Collected data
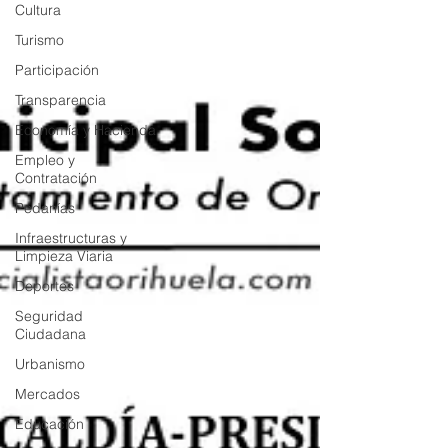
Cultura
Turismo
Participación
Transparencia
Economía y Hacienda
Empleo y
Contratación
Pedanías
Infraestructuras y
Limpieza Viaria
Deportes
Seguridad
Ciudadana
Urbanismo
Mercados
Educación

#### AIM OF THE EXERCISE
Your job is to transcribe the records exactly and in full. Pictures are not part of the copy.

#### COMPLETED EXERCISE
Cultura
Turismo
Participación
Transparencia
Economía y Hacienda
Empleo y
Contratación
Pedanías
Infraestructuras y
Limpieza Viaria
Deportes
Seguridad
Ciudadana
Urbanismo
Mercados
Educación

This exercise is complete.